Pelke, 64, was the first of three speakers during an anti-death penalty forum called “A Journey of Hope,” sponsored by the campus Ethics Club. More than 30 people at Houston Cole Library listened to Pelke, Callie Greer, and a representative of the Birmingham-based Justice and Mercy group, Brandon Fountain, all present their stance against the death penalty. The event doubled as the first meeting of the semester for the club.

“We’re all about dialogue,” said Scott Beckett, the faculty adviser for the Ethics Club. “Because we’re human, everybody here already has made up their mind, but we’re about dialogue.”

But Pelke hoped his dialogue could possibly persuade death penalty proponents to change their mind — much as he changed his own stance on capital punishment after his grandmother was murdered. Pelke said his Christian upbringing taught him the death penalty was an acceptable form of justice, but began to question that notion in the years that followed Cooper’s sentencing.

Over time, the image of his grandmother, the one he carried with him through the trial of Cooper, was replaced by another image he couldn’t shake — that of Cooper’s grandfather, shouting out “they’re going to kill my baby!” after her sentencing.

Like Pelke, Callie Greer lost a loved one through violence. Her son, Mercury, was murdered in Birmingham, and just like Pelke, sought for forgiveness.
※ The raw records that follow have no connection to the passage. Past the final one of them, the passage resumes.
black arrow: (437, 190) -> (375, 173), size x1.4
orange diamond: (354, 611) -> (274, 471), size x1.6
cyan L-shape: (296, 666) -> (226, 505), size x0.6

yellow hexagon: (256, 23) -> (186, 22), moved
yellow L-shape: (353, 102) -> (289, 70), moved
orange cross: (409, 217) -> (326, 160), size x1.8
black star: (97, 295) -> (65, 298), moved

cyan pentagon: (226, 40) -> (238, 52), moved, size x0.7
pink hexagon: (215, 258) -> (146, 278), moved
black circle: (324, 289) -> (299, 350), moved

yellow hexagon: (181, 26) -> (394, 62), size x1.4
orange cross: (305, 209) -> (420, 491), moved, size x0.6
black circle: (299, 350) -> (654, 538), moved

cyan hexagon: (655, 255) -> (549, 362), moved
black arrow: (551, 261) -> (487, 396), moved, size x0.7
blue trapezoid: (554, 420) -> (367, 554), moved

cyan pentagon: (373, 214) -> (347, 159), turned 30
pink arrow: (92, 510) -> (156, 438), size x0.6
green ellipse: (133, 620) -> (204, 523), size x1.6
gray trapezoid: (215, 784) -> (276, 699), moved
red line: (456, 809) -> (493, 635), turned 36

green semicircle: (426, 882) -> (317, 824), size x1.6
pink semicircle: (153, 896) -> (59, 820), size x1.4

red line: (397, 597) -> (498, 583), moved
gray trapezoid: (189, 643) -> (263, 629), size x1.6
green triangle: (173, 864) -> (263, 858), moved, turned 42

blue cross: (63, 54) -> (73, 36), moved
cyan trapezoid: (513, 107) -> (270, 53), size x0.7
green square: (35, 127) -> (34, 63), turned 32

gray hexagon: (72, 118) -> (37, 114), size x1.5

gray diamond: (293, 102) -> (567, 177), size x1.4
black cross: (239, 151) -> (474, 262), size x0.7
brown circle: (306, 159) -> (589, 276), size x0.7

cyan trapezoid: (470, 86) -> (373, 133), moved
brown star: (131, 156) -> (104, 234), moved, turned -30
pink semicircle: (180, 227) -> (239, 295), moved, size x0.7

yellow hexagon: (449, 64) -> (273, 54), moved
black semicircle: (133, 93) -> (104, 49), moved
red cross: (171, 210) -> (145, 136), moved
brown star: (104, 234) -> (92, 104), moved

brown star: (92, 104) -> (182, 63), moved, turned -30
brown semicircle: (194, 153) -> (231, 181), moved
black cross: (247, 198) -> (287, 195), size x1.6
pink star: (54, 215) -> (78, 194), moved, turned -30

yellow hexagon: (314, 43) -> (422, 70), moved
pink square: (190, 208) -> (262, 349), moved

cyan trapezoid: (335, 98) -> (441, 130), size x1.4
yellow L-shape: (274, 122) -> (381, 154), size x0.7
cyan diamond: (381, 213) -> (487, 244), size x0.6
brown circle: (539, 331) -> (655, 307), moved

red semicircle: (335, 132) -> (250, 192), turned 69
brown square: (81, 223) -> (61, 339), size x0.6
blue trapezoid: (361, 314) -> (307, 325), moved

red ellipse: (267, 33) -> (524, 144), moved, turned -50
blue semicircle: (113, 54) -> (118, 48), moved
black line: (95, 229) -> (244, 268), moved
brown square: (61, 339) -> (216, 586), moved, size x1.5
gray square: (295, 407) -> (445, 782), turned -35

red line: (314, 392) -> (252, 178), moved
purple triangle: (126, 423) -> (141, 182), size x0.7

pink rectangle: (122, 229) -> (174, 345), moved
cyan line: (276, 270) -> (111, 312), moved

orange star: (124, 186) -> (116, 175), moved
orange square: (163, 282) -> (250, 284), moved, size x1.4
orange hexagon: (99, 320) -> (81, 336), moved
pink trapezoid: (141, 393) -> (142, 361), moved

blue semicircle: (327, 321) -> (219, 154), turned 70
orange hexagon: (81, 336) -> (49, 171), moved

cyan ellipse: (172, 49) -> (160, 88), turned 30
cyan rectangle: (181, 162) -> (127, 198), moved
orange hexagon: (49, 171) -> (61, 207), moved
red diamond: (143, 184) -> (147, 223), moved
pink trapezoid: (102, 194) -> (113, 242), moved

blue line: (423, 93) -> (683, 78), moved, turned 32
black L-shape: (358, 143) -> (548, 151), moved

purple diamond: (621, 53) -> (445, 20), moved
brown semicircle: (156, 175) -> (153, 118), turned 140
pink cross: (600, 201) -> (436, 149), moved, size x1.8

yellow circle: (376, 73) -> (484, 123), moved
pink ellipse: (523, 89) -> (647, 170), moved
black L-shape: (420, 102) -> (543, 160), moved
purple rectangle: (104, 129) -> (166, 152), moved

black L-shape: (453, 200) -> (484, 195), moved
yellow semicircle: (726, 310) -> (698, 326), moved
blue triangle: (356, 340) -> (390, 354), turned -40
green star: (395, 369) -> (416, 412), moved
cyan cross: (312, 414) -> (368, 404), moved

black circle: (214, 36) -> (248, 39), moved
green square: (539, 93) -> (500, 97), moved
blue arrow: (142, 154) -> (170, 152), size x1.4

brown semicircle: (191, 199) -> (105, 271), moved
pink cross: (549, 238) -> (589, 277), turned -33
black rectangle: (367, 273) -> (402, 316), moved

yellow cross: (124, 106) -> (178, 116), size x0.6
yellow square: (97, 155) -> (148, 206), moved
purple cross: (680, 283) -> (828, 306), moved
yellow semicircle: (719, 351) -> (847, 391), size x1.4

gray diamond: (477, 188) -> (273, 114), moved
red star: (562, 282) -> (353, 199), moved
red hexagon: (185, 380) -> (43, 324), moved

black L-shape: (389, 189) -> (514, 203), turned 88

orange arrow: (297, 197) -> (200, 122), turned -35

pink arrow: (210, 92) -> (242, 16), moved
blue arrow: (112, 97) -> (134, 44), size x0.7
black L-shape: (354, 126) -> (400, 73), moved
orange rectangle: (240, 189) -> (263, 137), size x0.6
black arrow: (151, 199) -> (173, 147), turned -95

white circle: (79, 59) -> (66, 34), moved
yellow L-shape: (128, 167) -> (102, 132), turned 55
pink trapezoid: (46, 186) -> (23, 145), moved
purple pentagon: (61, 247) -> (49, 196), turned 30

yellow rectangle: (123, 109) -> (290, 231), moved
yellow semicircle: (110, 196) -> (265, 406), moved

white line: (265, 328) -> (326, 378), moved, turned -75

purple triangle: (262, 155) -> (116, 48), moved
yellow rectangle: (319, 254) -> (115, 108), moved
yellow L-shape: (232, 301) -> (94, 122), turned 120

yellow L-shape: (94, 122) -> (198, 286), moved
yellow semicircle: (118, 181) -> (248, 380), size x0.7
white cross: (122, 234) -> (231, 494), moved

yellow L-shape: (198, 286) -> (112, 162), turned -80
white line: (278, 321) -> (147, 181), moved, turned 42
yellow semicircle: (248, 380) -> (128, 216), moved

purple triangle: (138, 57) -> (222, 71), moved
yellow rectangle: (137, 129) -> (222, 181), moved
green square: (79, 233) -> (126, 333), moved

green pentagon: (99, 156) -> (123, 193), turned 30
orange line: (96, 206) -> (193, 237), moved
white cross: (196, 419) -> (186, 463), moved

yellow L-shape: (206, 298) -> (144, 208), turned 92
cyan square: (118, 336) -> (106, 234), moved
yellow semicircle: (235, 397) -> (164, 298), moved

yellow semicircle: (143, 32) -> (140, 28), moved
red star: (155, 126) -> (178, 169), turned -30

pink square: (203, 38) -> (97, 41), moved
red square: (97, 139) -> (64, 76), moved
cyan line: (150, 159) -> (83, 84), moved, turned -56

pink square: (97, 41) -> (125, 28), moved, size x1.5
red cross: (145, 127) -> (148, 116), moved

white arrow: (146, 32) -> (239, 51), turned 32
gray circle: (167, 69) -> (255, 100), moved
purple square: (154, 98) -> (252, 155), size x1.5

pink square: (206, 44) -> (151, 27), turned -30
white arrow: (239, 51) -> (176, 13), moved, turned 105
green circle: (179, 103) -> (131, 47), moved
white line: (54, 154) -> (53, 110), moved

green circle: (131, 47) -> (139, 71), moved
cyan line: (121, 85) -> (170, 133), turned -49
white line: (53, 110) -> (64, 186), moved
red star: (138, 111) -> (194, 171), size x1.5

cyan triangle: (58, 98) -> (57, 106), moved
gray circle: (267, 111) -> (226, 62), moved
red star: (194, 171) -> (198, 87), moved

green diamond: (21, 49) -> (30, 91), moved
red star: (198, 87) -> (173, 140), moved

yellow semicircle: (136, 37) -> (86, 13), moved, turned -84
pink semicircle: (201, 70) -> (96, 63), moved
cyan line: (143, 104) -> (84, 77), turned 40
“They kill this boy, give him life sentence or whatever, does that mean Mercury is going to come back?” Greer said. “Are you telling me I should put his family through this to get closure? Now I get closure? Uh-uh, I get nightmares.”

Not all the details of the two stories were the same, though.

“Black on black crime is just treated as another case,” said Greer, explaining her story didn’t “make it to Oprah” like Pelke’s more famous story.

Fountain said Greer’s claims of racial bias in the death penalty process are supported by facts. Fountain, the final speaker, presented a case against death penalty using state statistics.

“There’s not a racial issue in Alabama’s death penalty?” Fountain asked the audience, pointing out that 35 percent of murder victims in Alabama are white, while 80 percent of death row inmates were found guilty of killing a white victim.

“Now how does that work?” he said.

The audience responded with applause, however, to Pelke’s tale about his grandmother, and finding a way to forgive the teenage girl who murdered her more than 20 years ago.

Since his turnaround on the issue of justice and the death penalty, Pelke started his own foundation and talks at forums and events all over the world in opposition to the death penalty. He said he made a promise to God to connect with Cooper and her family, to tell her about his grandmother’s life and do everything he could to save Cooper’s.

And on July 1, 2013, Cooper, whose sentence was reduced thanks to Pelke’s efforts, will be able to walk out of Indiana state prison — where Pelke will be there to greet her.

Now the image he can’t forget is the drive home after meeting Cooper in prison for the first time in 1994.

“The word that coming back to my mind was “wonderful,’” Pelke said. “Because after this terrible thing that happened to Nana, this terrible thing that happened to my family, I had no hate. Only forgiveness.”